Sweat fell in heavy drops. The pain was clearly far worse than he admitted.

"Of course, this body holds no will of its own. But when I leap between vessels, my consciousness is… torn, to some extent. If the body possessed a will, the consequences would be far more severe."

"Such as?"

"Memory loss. Fragmentation. Confusion."

Lawrence explained, his voice steadying.

"You kill the original will and take its place. Its fragments merge with yours… like impurities in clear water. The more times you usurp, the more clouded the water becomes. Your will is polluted by fragments that are not your own—until, within that chaos of memory, you lose yourself entirely."

"Dangerous," the Plague Doctor replied.

A slow death. No blood, no wound—yet the name "Lawrence" would gradually vanish with time.

"So we leave ourselves markers," Lawrence said calmly. "Like a morning star in the darkness."

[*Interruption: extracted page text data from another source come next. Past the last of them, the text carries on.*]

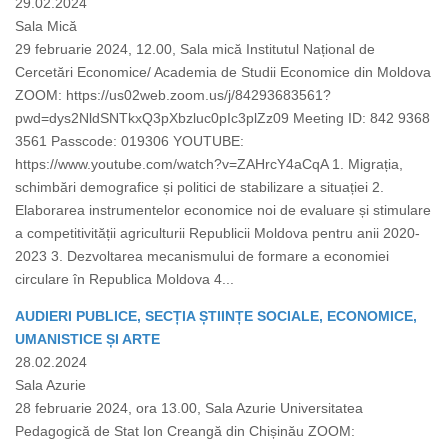
29.02.2024
Sala Mică
29 februarie 2024, 12.00, Sala mică Institutul Național de
Cercetări Economice/ Academia de Studii Economice din Moldova
ZOOM: https://us02web.zoom.us/j/84293683561?
pwd=dys2NldSNTkxQ3pXbzluc0pIc3plZz09 Meeting ID: 842 9368
3561 Passcode: 019306 YOUTUBE:
https://www.youtube.com/watch?v=ZAHrcY4aCqA 1. Migrația,
schimbări demografice și politici de stabilizare a situației 2.
Elaborarea instrumentelor economice noi de evaluare și stimulare
a competitivității agriculturii Republicii Moldova pentru anii 2020-
2023 3. Dezvoltarea mecanismului de formare a economiei
circulare în Republica Moldova 4...
AUDIERI PUBLICE, SECȚIA ȘTIINȚE SOCIALE, ECONOMICE,
UMANISTICE ȘI ARTE
28.02.2024
Sala Azurie
28 februarie 2024, ora 13.00, Sala Azurie Universitatea
Pedagogică de Stat Ion Creangă din Chișinău ZOOM: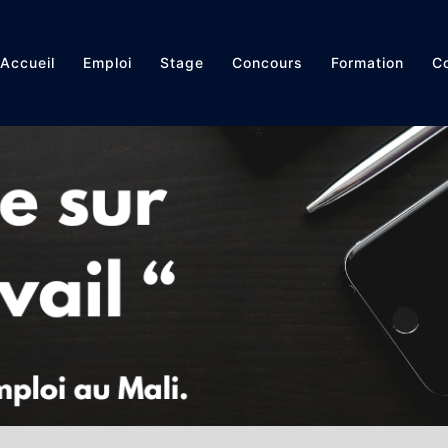
Accueil
Emploi
Stage
Concours
Formation
Co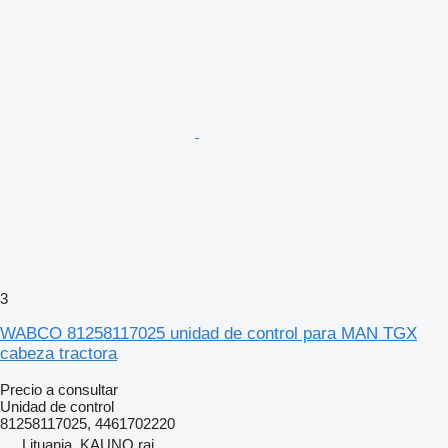
3
WABCO 81258117025 unidad de control para MAN TGX
cabeza tractora
Precio a consultar
Unidad de control
81258117025, 4461702220
Lituania, KAUNO raj.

But the Plague Doctor seemed to realize something at once. His gaze sharpened, his voice edged with caution.

"If this Authority is truly so strange and powerful… the Western world would already belong to the Evangelical Church."

This was not merely the seizure of a body—it was the seizure of an identity.

He stepped back, his eyes drifting to the withered head upon the operating table.

"Then tell me, 'Lawrence'… how many bodies have you worn?"

Moments ago, he had pulled Lawrence back from the brink of death. Now the air tightened with hostility. The sleeves of his robe writhed, as though something beneath them strained to break free.

Yet Lawrence seemed to have expected this. He smiled, faintly disdainful.

"If I told you… that was indeed my first body—would you believe me?"

He continued before the silence could harden.

"Do not be so tense, Plague Doctor. I am no immortal aberration. In truth, I myself am filled with curiosity about this Authority."

He raised his hand slowly. Young, supple flesh—once no more than a fantasy dreamt in sleep, now made real.

"I was once the High Priest of the Demon Hunting Order. Yet even during my tenure, I knew nothing of this power. I discovered it within the Apocalypse—strange, formidable… and deliberately concealed. The Church hid it. Had I not betrayed them, I might have lived my entire life ignorant of its existence."

And that, perhaps, was why he feared it.

He did not know why the Evangelical Church had sealed it away—but any power capable of restraining even their greed must bear a reason beyond comprehension.

He whispered the sacred name.

"Gabriel."

As though answering a long-forgotten call, within the abyssal dark, countless phantoms slowly lifted their heads—gazing toward the holy radiance that crowned the vault above.